Plötzlich wird die Stille durchbrochen. «Der nächste bitte!», sagt eine Stimme über Lautsprecher. Der Rundgang durch die Ausstellung «Hauptsache gesund!» beginnt.

Ausstellung «Hauptsache gesund!» im Stapferhaus

Das Stapferhaus neben dem Bahnhof Lenzburg im Kanton Aargau ist kein klassisches Museum, und genau das macht es vermutlich zu einem der erfolgreichsten Museen der Schweiz. Prägend dafür ist seit über 20 Jahren die Leiterin Sibylle Lichtensteiger.
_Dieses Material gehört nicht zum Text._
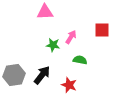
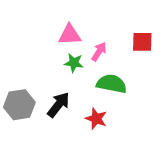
pink triangle: (45, 12) -> (70, 35), moved
green semicircle: (80, 60) -> (112, 84), size x1.5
Auszeichnung als bestes Museum Europas

Wie erfolgreich das Konzept ist, zeigt sich bei den Besucherzahlen: Rund 100'000 Gäste sind es pro Ausstellung. 2020 gewann das Stapferhaus zudem den europäischen Museumspreis – einen der wichtigsten Preise in diesem Bereich.
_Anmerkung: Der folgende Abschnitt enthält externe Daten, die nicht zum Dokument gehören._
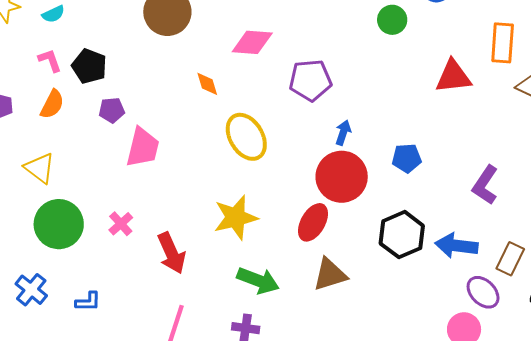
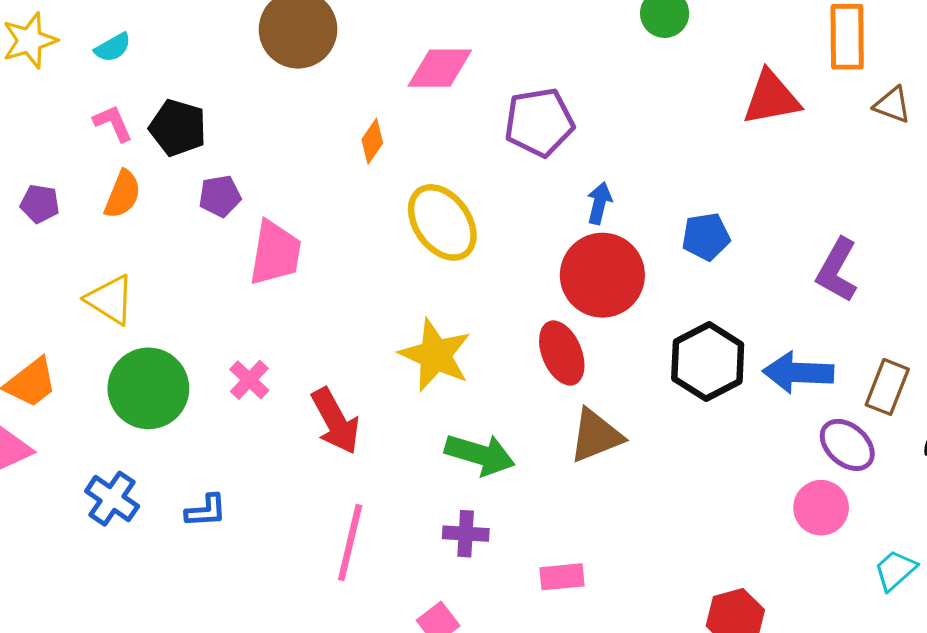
orange diamond: (207, 84) -> (372, 141), turned 56
yellow star: (236, 218) -> (435, 355), turned -30
red ellipse: (313, 222) -> (562, 353), turned -48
Damit dürfte Sibylle Lichtensteiger zu den erfolgreichsten Ausstellerinnen der Schweiz gehören.

Ich messe meinen Erfolg nicht in Zahlen oder Preisen.
Autor: Sibylle Lichtensteiger Ausstellungsleiterin Stapferhaus

Darauf angesprochen, winkt sie bescheiden ab. «Ich messe meinen Erfolg nicht in Zahlen oder Preisen», erklärt sie. «Das Team muss gut zusammenarbeiten, alle müssen am gleichen Strang ziehen. Das ist das, was eigentlich zählt.»

Eine Frau in grauem Pullover und offenen dunkelbraunen Haar.
Legende: Die 55-jährige Sibylle Lichtensteiger hat die Hälfte ihres Lebens im Stapferhaus verbracht, seit 22 Jahren leitet sie das Museum. ZVG/Anita Affentranger

Dieses Team hat in den letzten Jahren zig Ausstellungen organisiert, die zum Publikumsmagneten wurden. «Wir möchten die Menschen bewegen und zur Auseinandersetzung mit wichtigen Fragen anregen», betont Lichtensteiger.
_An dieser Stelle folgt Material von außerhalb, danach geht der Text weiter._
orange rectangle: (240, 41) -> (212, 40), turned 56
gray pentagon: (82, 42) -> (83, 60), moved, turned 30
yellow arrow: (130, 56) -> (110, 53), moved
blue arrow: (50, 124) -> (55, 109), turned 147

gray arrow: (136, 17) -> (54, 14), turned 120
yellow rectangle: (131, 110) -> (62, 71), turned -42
Die Frage nach dem Glauben zum Beispiel. In der Ausstellung «Glaubenssache» mussten sich die Gäste am Eingang entscheiden, ob sie durch die Türe der Gläubigen oder Ungläubigen gehen. Die grössten Diskussionen hätten vor diesen Türen stattgefunden, erzählt die Ausstellungsmacherin.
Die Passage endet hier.